Records for the exercise section start

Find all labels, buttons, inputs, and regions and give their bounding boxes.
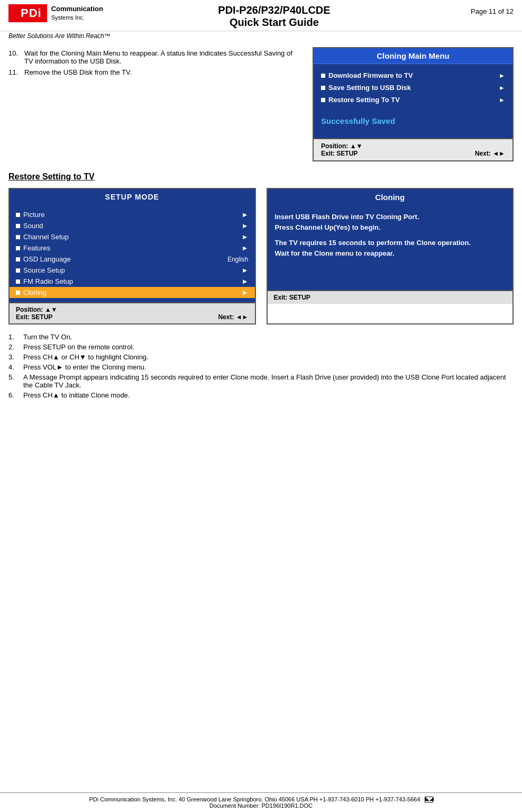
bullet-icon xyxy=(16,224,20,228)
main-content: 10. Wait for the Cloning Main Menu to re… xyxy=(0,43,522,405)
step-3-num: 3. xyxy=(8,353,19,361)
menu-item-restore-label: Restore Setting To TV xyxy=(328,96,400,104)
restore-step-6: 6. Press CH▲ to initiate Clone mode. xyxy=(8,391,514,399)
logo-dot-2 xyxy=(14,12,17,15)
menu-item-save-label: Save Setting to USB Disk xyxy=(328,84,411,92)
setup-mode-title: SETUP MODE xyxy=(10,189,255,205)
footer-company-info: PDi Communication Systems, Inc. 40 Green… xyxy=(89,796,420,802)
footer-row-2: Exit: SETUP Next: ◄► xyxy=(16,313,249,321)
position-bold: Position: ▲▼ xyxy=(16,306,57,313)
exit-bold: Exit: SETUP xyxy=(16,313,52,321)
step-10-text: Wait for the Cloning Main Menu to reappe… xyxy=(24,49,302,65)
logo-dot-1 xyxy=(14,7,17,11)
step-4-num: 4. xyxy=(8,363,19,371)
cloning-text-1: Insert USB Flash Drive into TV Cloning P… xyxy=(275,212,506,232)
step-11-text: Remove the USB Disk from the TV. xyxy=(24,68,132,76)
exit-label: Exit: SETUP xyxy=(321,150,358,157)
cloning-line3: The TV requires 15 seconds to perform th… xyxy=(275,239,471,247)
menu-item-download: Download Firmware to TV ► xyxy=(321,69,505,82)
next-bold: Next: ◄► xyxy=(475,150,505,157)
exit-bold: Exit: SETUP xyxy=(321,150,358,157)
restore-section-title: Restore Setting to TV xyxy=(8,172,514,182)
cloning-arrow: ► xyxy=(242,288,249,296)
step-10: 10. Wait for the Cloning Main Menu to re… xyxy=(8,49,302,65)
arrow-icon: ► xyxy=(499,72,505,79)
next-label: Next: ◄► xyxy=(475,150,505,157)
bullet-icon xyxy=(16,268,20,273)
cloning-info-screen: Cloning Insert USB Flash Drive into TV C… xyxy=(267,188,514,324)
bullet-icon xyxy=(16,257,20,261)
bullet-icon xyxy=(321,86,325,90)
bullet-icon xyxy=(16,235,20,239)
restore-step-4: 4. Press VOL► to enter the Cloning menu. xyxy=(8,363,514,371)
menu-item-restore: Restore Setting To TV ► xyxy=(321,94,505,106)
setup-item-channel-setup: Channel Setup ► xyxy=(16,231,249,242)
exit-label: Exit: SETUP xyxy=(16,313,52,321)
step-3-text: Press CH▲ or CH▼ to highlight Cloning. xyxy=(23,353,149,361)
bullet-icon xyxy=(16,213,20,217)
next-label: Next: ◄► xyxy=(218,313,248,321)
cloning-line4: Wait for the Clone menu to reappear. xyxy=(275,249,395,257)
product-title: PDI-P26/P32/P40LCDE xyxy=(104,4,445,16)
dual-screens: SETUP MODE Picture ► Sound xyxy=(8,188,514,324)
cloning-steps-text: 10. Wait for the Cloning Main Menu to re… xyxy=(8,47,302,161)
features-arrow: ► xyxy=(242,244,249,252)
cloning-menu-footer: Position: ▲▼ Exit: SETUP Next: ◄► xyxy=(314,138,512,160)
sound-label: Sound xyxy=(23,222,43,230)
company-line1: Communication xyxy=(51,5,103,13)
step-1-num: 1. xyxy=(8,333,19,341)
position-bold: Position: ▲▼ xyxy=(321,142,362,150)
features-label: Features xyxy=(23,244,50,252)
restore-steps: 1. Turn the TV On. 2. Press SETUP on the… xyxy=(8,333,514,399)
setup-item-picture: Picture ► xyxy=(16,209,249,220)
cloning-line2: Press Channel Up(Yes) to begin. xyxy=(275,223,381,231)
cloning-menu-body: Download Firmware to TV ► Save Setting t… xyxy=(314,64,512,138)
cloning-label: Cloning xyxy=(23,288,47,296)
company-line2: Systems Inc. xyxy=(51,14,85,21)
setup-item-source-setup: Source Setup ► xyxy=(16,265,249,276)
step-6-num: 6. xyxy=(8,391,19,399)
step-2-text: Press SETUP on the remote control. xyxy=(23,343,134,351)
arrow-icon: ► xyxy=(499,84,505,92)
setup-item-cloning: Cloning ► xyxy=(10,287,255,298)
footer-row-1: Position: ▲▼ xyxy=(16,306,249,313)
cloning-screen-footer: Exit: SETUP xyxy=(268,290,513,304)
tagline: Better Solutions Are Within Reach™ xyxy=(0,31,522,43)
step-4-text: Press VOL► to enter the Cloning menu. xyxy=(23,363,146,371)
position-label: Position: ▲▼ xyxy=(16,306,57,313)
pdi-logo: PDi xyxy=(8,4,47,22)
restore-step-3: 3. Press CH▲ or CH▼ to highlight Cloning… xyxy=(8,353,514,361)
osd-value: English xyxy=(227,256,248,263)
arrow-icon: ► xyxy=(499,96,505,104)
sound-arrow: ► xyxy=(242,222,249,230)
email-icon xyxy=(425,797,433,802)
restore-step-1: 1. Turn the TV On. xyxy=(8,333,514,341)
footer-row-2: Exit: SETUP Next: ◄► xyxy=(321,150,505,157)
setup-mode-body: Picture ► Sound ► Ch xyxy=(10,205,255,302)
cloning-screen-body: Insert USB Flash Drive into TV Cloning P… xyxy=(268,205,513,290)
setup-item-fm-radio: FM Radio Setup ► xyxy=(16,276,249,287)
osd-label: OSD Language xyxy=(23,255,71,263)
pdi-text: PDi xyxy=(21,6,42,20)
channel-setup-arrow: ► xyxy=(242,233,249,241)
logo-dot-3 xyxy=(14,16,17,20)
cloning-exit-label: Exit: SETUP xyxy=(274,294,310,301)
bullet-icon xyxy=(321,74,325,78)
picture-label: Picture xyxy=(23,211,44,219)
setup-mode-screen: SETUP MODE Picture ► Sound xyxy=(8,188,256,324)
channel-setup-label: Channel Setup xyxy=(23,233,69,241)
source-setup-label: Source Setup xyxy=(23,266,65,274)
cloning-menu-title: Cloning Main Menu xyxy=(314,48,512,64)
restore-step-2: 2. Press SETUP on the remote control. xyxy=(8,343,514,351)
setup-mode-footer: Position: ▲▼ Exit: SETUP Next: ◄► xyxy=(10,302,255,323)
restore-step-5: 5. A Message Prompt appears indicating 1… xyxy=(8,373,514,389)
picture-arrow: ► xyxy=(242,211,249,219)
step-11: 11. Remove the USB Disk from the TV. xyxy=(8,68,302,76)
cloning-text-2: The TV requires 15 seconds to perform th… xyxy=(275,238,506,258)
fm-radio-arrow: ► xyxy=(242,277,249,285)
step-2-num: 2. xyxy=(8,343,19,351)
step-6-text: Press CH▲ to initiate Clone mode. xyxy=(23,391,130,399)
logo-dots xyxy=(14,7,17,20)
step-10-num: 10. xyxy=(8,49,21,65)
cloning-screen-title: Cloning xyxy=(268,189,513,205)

Records for the exercise section end
Records for the exercise section start

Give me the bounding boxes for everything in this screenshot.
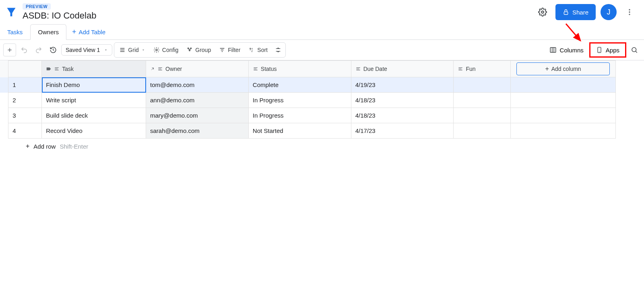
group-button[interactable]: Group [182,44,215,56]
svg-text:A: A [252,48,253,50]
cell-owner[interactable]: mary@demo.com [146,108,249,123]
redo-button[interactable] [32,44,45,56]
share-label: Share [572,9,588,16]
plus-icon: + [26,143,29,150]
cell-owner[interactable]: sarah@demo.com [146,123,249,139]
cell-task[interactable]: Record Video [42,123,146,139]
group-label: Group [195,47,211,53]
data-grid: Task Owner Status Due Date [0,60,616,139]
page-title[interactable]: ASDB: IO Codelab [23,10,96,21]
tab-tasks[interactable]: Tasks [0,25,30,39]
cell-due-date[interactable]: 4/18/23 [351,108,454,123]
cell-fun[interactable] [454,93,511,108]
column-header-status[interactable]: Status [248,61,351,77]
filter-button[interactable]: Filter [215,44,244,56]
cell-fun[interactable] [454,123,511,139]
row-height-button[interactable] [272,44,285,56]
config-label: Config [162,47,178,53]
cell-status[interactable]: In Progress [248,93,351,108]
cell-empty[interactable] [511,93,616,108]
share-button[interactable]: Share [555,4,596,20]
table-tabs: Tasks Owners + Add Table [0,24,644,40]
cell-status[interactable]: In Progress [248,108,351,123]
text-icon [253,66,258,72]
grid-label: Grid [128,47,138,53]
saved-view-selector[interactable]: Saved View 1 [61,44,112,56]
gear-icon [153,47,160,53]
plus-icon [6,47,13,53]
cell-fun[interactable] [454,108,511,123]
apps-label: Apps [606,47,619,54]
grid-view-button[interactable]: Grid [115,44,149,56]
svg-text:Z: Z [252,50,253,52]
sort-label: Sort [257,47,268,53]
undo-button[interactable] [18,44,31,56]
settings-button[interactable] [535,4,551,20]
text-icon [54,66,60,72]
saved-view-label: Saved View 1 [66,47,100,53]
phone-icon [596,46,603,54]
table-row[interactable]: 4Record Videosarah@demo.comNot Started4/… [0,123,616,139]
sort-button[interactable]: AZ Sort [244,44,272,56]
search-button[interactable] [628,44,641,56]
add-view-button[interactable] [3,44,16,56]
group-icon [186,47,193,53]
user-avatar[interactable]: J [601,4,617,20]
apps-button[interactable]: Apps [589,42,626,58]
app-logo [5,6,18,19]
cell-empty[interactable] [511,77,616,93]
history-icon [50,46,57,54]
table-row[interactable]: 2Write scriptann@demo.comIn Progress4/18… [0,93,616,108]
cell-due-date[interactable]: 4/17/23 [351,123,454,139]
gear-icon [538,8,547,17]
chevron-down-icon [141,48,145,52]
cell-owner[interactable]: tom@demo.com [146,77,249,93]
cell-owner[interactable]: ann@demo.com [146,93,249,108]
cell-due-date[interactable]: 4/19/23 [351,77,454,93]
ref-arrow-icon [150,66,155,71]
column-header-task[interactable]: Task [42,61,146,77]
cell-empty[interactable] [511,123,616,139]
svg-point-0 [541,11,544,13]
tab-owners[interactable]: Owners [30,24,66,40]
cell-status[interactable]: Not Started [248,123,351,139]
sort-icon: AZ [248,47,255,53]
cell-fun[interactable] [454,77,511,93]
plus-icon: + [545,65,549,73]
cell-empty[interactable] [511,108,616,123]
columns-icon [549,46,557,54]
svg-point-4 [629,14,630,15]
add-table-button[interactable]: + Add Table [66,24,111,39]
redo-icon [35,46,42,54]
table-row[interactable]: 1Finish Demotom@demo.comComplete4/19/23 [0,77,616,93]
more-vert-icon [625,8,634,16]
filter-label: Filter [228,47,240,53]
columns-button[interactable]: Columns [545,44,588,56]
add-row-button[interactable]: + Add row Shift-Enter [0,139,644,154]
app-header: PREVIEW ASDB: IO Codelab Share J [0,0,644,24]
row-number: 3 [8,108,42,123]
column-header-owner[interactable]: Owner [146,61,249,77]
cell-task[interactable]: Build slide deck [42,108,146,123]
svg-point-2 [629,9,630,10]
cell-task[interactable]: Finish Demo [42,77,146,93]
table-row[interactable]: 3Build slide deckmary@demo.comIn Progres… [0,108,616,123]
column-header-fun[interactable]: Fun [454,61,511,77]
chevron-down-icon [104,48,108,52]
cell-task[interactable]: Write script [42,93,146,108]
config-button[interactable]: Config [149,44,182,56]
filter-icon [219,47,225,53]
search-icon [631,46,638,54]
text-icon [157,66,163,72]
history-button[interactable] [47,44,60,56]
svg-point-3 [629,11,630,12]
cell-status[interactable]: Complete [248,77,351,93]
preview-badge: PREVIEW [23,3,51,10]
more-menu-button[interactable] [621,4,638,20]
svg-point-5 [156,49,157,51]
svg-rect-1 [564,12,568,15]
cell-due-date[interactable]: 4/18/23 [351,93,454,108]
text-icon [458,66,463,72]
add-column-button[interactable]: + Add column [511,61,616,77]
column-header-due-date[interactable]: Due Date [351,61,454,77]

Records for the exercise section end
Records for the exercise section start

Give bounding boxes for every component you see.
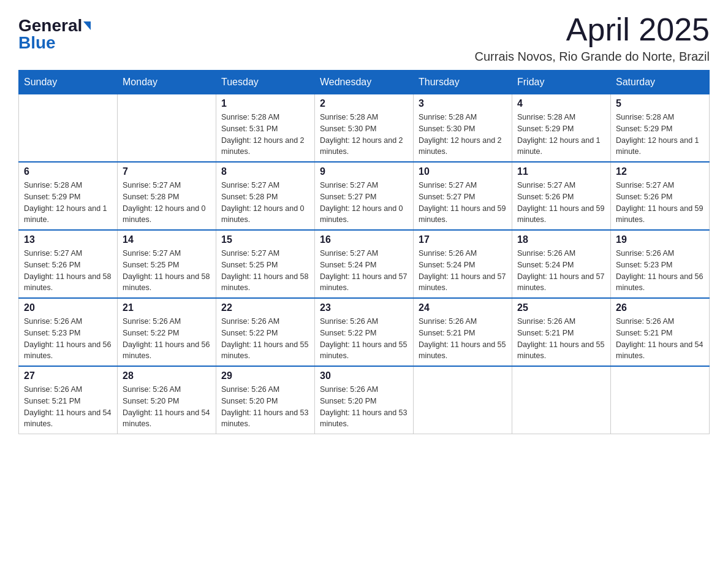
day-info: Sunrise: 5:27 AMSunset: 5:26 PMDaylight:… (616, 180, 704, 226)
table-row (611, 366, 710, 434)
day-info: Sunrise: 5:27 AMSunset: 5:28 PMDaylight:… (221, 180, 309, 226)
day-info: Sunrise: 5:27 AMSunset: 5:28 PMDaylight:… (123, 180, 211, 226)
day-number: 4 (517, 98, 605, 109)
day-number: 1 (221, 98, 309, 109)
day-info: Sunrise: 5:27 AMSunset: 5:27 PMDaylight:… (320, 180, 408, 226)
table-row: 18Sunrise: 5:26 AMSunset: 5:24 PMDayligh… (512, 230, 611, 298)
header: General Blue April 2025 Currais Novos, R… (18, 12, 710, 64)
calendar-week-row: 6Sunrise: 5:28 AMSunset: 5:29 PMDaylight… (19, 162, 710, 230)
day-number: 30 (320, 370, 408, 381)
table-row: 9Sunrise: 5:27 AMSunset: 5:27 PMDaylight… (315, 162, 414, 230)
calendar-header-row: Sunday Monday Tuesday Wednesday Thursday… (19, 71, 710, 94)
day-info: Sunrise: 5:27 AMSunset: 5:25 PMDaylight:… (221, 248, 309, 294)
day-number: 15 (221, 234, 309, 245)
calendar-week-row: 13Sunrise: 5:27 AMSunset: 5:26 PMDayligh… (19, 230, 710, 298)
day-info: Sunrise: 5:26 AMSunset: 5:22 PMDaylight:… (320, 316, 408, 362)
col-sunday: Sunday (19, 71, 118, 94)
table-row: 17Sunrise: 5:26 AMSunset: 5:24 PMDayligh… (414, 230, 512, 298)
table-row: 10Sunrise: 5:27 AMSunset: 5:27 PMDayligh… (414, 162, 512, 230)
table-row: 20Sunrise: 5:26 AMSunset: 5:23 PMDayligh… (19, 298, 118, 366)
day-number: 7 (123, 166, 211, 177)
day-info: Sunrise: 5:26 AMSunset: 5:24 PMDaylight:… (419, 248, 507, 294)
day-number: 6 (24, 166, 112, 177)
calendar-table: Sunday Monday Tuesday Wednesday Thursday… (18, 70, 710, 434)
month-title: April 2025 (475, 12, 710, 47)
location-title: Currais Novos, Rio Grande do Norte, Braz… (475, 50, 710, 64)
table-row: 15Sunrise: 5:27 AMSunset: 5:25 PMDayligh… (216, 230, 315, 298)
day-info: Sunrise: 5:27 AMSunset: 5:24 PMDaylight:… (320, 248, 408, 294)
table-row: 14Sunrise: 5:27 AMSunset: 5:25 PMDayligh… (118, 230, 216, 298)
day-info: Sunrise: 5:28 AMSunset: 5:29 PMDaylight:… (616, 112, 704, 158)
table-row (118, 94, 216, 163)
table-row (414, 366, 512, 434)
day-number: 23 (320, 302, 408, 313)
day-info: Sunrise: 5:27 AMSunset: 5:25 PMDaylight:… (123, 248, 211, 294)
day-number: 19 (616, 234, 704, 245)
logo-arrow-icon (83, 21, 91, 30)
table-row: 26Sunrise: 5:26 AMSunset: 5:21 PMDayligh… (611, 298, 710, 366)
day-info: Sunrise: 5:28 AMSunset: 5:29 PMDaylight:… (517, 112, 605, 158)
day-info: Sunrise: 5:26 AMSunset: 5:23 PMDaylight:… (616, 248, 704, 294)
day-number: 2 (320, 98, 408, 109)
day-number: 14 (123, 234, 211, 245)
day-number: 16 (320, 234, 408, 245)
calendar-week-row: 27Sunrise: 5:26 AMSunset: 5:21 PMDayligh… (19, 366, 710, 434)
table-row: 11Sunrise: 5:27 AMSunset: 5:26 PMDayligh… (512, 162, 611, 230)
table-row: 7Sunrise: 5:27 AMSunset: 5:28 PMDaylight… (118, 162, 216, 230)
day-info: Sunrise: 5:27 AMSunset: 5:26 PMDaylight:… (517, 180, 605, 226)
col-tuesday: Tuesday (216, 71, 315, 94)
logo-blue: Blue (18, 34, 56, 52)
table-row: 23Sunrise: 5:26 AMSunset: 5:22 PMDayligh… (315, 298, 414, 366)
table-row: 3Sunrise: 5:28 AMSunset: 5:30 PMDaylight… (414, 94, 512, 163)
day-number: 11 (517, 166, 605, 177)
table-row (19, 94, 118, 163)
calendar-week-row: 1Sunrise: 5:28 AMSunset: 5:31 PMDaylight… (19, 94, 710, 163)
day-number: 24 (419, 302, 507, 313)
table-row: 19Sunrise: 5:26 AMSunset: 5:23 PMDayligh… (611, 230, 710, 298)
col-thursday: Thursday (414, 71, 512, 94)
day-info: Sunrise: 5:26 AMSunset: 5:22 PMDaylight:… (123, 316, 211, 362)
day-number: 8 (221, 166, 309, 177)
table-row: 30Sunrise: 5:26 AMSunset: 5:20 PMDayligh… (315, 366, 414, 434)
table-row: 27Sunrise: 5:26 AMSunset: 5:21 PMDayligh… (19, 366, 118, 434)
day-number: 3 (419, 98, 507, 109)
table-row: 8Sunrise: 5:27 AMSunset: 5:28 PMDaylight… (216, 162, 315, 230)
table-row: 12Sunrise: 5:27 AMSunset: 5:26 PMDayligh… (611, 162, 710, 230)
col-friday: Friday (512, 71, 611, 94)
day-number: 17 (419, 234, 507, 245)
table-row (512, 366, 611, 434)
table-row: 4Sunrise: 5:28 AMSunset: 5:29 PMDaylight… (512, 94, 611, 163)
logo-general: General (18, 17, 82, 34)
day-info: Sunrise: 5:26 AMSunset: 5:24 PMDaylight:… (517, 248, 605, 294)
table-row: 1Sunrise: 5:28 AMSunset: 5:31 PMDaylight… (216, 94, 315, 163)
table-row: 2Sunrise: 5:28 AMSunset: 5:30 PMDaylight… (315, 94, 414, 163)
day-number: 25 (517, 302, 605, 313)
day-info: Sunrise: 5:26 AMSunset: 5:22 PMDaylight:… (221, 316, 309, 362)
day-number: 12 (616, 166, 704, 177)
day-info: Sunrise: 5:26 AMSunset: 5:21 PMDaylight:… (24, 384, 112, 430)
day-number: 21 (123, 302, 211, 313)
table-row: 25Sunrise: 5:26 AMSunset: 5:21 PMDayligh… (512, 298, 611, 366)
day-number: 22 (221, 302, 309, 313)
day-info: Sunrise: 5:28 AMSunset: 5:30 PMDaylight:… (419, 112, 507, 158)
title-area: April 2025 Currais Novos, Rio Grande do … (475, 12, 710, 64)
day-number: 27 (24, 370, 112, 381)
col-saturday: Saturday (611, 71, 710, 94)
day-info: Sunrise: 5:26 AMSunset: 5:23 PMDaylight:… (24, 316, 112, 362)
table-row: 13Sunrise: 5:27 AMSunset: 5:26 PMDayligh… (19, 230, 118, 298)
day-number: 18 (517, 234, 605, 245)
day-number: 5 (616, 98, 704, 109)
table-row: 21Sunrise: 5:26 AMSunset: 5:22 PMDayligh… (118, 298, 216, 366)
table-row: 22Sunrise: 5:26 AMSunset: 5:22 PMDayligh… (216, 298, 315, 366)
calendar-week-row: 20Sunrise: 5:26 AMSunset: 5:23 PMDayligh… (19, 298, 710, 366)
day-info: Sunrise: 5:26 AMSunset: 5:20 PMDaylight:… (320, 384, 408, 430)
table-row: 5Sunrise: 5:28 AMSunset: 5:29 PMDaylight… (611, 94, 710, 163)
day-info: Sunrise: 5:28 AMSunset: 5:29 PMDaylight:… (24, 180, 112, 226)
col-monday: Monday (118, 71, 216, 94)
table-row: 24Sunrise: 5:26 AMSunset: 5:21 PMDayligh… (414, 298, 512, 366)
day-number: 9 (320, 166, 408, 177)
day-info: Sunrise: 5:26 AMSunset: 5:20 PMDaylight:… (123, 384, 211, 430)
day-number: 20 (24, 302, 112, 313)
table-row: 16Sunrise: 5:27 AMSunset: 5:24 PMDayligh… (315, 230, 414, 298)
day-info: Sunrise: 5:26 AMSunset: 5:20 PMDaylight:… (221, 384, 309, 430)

Records for the exercise section end

▸ **What is expected**
Every line in the records above that contains the word "item" is to be copied out.

▸ **Solution**
menu-item-restore-label: Restore Setting To TV xyxy=(328,96,400,104)
menu-item-save-label: Save Setting to USB Disk xyxy=(328,84,411,92)
menu-item-download: Download Firmware to TV ► xyxy=(321,69,505,82)
menu-item-restore: Restore Setting To TV ► xyxy=(321,94,505,106)
setup-item-channel-setup: Channel Setup ► xyxy=(16,231,249,242)
setup-item-picture: Picture ► xyxy=(16,209,249,220)
setup-item-source-setup: Source Setup ► xyxy=(16,265,249,276)
setup-item-cloning: Cloning ► xyxy=(10,287,255,298)
setup-item-fm-radio: FM Radio Setup ► xyxy=(16,276,249,287)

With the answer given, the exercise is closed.